Page images and extracted text
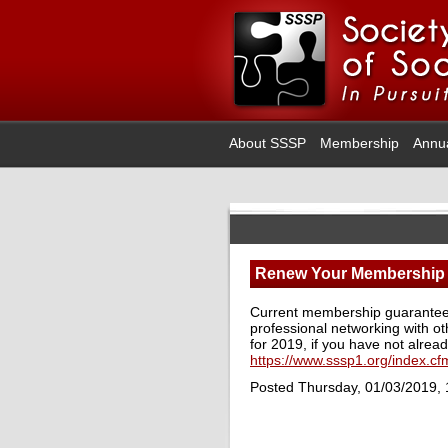
About SSSP
Membership
Annu
Renew Your Membership
Current membership guarantees 
professional networking with ot
for 2019, if you have not alread
https://www.sssp1.org/index.c
Posted Thursday, 01/03/2019,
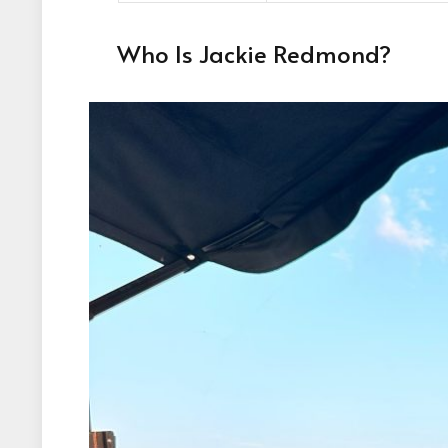
Who Is Jackie Redmond?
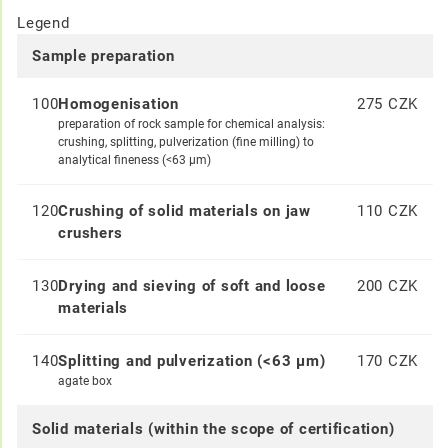
Legend
Sample preparation
100
Homogenisation
275 CZK
preparation of rock sample for chemical analysis:
crushing, splitting, pulverization (fine milling) to
analytical fineness (<63 μm)
120
Crushing of solid materials on jaw
110 CZK
crushers
130
Drying and sieving of soft and loose
200 CZK
materials
140
Splitting and pulverization (<63 μm)
170 CZK
agate box
Solid materials (within the scope of certification)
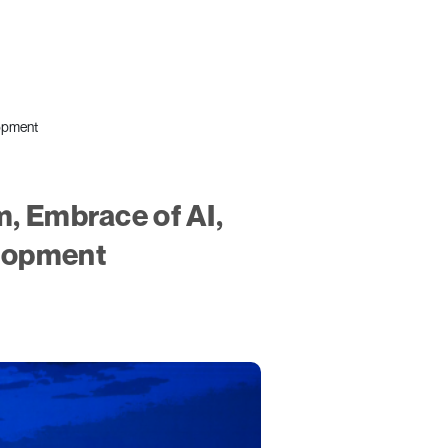
lopment
m, Embrace of AI,
elopment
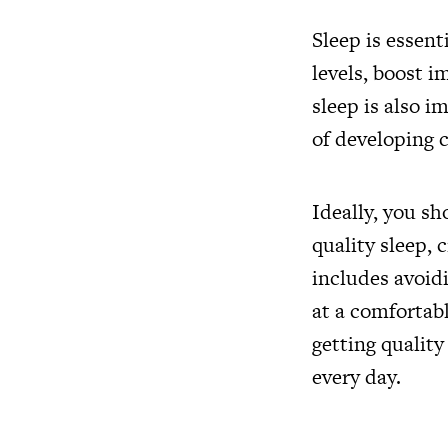
Sleep is essent
levels, boost 
sleep is also i
of developing c
Ideally, you sh
quality sleep, 
includes avoid
at a comfortab
getting quality
every day.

• What the exercise asks
For every line in the data above that holds "materials", return the line itself.

• Answer box
Crushing of solid materials on jaw
materials
Solid materials (within the scope of certification)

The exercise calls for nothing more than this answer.